In molecular biology the ZZ-type zinc finger domain is a type of protein domain that was named because of its ability to bind two zinc ions. These domains contain 4-6 Cys residues that participate in zinc binding (plus additional Ser/His residues), including a Cys-X2-Cys motif found in other zinc finger domains. These zinc fingers are thought to be involved in protein-protein interactions. The structure of the ZZ domain shows that it belongs to the family of cross-brace zinc finger motifs that include the PHD, RING, and FYVE domains. ZZ-type zinc finger domains are found in:

Transcription factors P300 and CBP.
Plant proteins involved in light responses, such as Hrb1.
E3 ubiquitin ligases MEX and MIB2 (EC).
Dystrophin and its homologues
Single copies of the ZZ zinc finger occur in the transcriptional adaptor/coactivator proteins P300, in cAMP response element-binding protein (CREB)-binding protein (CBP) and ADA2. CBP provides several binding sites for transcriptional coactivators. The site of interaction with the tumour suppressor protein p53 and the oncoprotein E1A with CBP/P300 is a Cys-rich region that incorporates two zinc-binding motifs: ZZ-type and TAZ2-type. The ZZ-type zinc finger of CBP contains two twisted anti-parallel beta-sheets and a short alpha-helix, and binds two zinc ions. One zinc ion is coordinated by four cysteine residues via 2 Cys-X2-Cys motifs, and the third zinc ion via a third Cys-X-Cys motif and a His-X-His motif. The first zinc cluster is strictly conserved, whereas the second zinc cluster displays variability in the position of the two His residues.

In Arabidopsis thaliana (Mouse-ear cress), the hypersensitive to red and blue 1 (Hrb1) protein, which regulating both red and blue light responses, contains a ZZ-type zinc finger domain.

ZZ-type zinc finger domains have also been identified in the testis-specific E3 ubiquitin ligase MEX that promotes death receptor-induced apoptosis. MEX has four putative zinc finger domains: one ZZ-type, one SWIM-type and two RING-type. The region containing the ZZ-type and RING-type zinc fingers is required for interaction with UbcH5a and MEX self-association, whereas the SWIM domain was critical for MEX ubiquitination.

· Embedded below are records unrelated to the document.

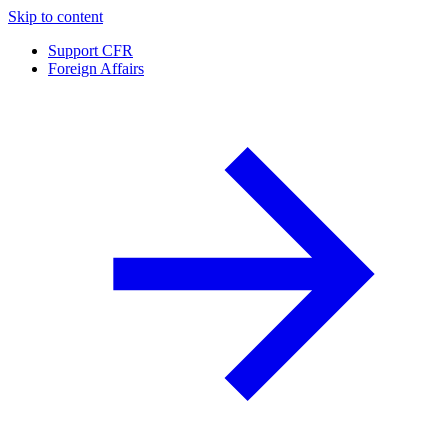
Skip to content
Support CFR
Foreign Affairs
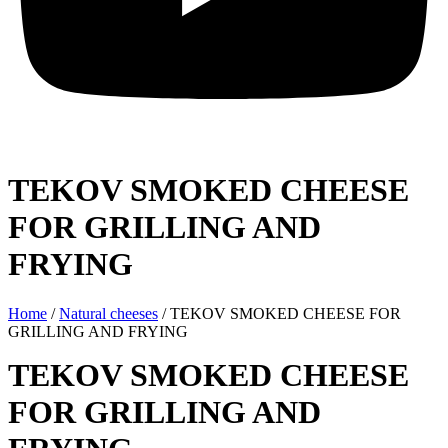
TEKOV SMOKED CHEESE
FOR GRILLING AND
FRYING
Home
/
Natural cheeses
/ TEKOV SMOKED CHEESE FOR
GRILLING AND FRYING
TEKOV SMOKED CHEESE
FOR GRILLING AND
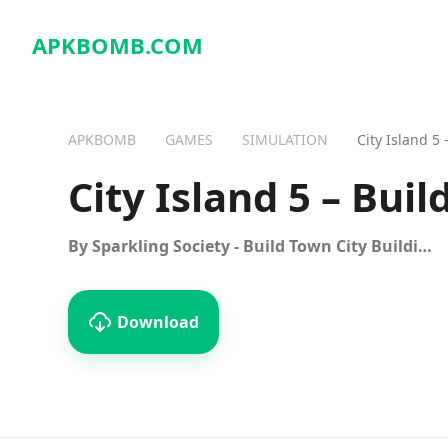
APKBOMB.
COM
APKBOMB
GAMES
SIMULATION
City Island 5
City Island 5 – Buil
By Sparkling Society - Build Town City Building Games
Download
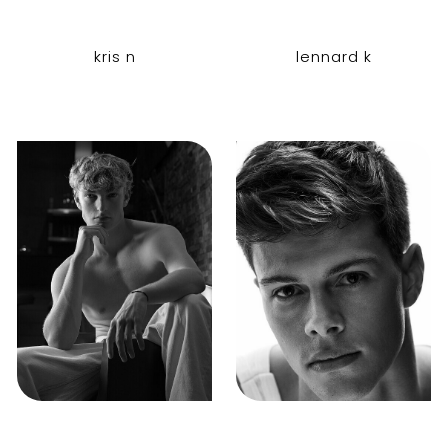
kris n
lennard k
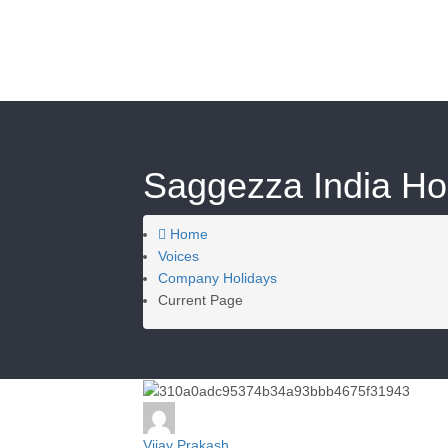
Saggezza India Hol
Home
Voices
Company Holidays
Current Page
Vijay Prakash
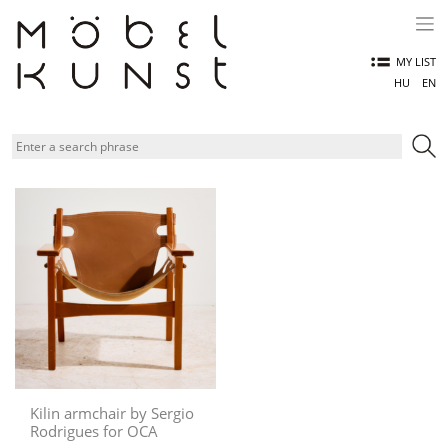
Skip
to
content
MY LIST
HU
EN
Kilin armchair by Sergio
Rodrigues for OCA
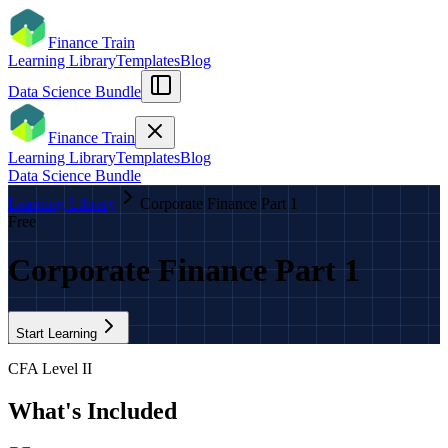
Finance Train
Learning Library
Templates
Blog
Data Science Bundle
Finance Train
Learning Library
Templates
Blog
Data Science Bundle
Learning Library
Corporate Finance Part 1
Free
Corporate Finance Part 1
Start Learning
CFA Level II
What's Included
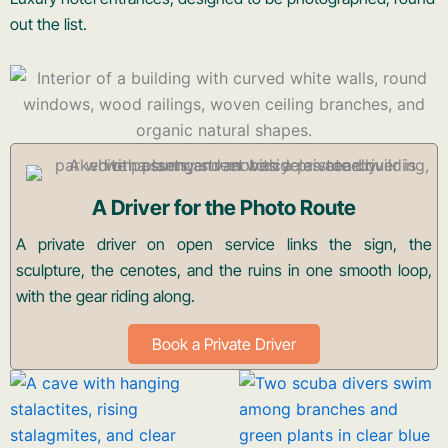
out the list.
A Driver for the Photo Route
A private driver on open service links the sign, the
sculpture, the cenotes, and the ruins in one smooth loop,
with the gear riding along.
Book a Private Driver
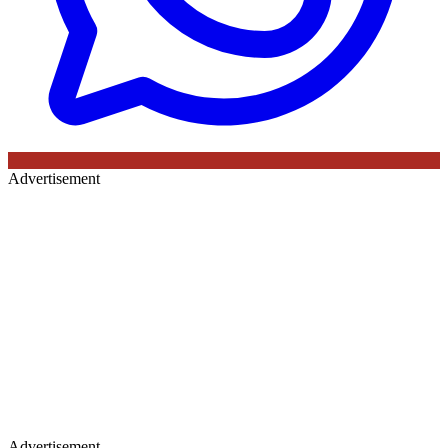
Advertisement
Advertisement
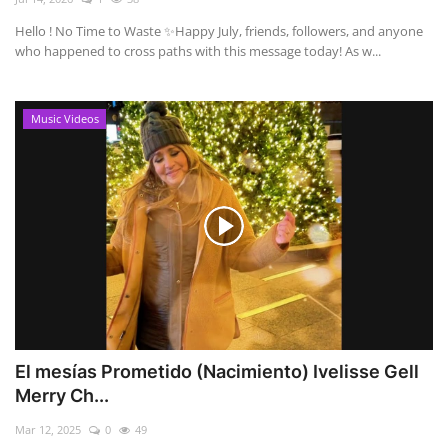
Hello ! No Time to Waste ✨ ​Happy July, friends, followers, and anyone
who happened to cross paths with this message today! As w...
Music Videos
El mesías Prometido (Nacimiento) Ivelisse Gell
Merry Ch...
Mar 12, 2025
0
49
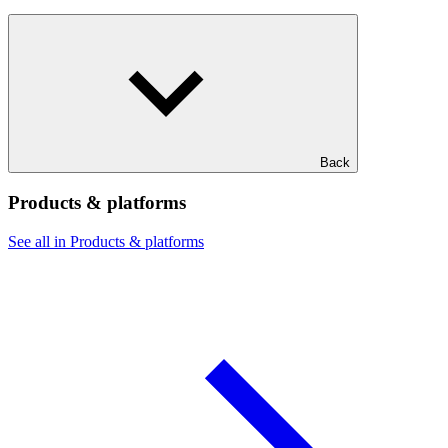
Back
Products & platforms
See all in Products & platforms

In addition, the Cys-rich domains of dystrophin, utrophin and an 87kDa post-synaptic protein contain a ZZ-type zinc finger with high sequence identity to P300/CBP ZZ-type zinc fingers. In dystrophin and utrophin, the ZZ-type zinc finger lies between a WW domain (flanked by and EF hand) and the C-terminal coiled-coil domain. Dystrophin is thought to act as a link between the actin cytoskeleton and the extracellular matrix, and perturbations of the dystrophin-associated complex, for example, between dystrophin and the transmembrane glycoprotein beta-dystroglycan, may lead to muscular dystrophy. Dystrophin and its autosomal homologue utrophin interact with beta-dystroglycan via their C-terminal regions, which are composed of a WW domain, an EF hand domain, and a ZZ-type zinc finger domain. The WW domain is the primary site of interaction between dystrophin or utrophin and dystroglycan, while the EF hand and ZZ-type zinc finger domains stabilise and strengthen this interaction.